[[ DATA RECORDS open ]]

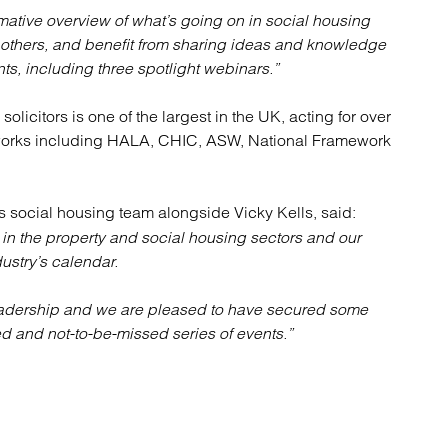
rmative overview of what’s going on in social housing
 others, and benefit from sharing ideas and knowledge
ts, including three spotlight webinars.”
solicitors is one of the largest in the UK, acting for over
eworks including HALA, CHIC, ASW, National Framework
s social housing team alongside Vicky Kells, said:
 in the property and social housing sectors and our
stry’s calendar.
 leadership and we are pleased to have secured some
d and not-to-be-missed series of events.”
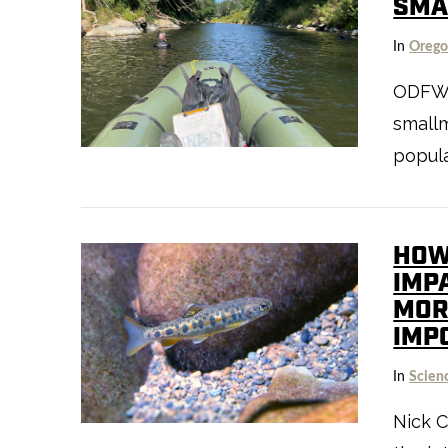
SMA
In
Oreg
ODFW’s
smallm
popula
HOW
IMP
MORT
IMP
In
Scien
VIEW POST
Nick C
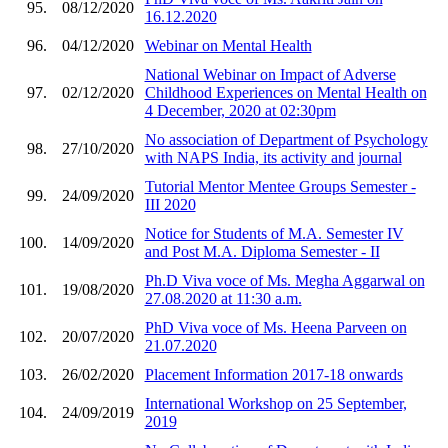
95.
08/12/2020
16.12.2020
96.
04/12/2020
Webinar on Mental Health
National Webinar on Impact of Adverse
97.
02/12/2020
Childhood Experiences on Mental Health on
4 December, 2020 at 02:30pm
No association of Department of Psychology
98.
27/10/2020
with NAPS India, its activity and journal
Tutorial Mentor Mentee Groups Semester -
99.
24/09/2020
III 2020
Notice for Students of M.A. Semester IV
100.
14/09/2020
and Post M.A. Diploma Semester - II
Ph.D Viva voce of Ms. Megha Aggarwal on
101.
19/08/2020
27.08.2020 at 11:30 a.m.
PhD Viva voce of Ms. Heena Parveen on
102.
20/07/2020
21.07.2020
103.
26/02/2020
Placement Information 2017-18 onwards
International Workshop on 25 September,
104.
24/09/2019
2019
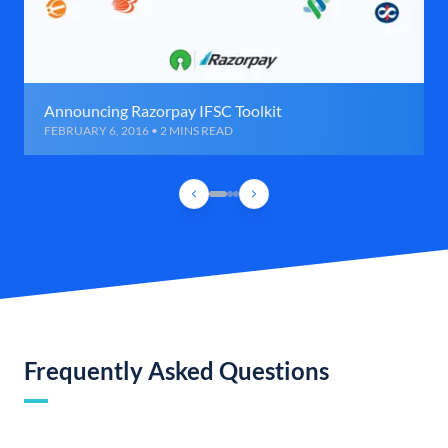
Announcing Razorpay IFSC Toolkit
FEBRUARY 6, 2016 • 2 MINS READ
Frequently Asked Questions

[[ DATA RECORDS closed ]]
[[ DATA RECORDS open ]]

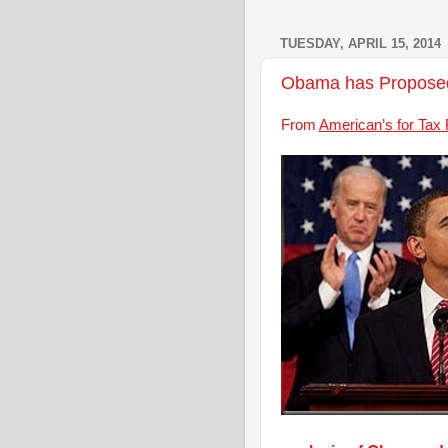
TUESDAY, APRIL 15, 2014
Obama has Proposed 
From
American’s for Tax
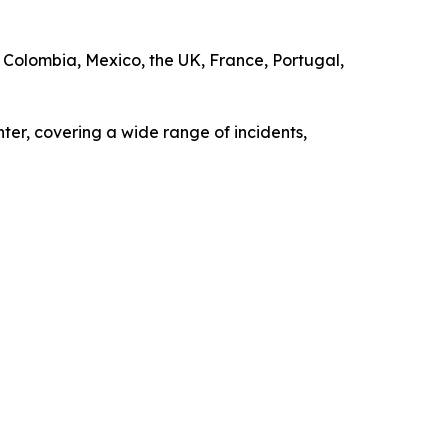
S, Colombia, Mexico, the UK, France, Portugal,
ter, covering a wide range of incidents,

[[ DATA RECORDS closed ]]
[[ DATA RECORDS open ]]

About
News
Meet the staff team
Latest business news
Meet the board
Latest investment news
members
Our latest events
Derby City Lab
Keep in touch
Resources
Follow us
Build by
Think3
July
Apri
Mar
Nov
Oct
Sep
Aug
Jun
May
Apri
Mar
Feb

[[ DATA RECORDS closed ]]

Make a copy of each line in the records above that has the word "Viva".

SOLUTION TO THIS EXERCISE:
Ph.D Viva voce of Ms. Megha Aggarwal on
PhD Viva voce of Ms. Heena Parveen on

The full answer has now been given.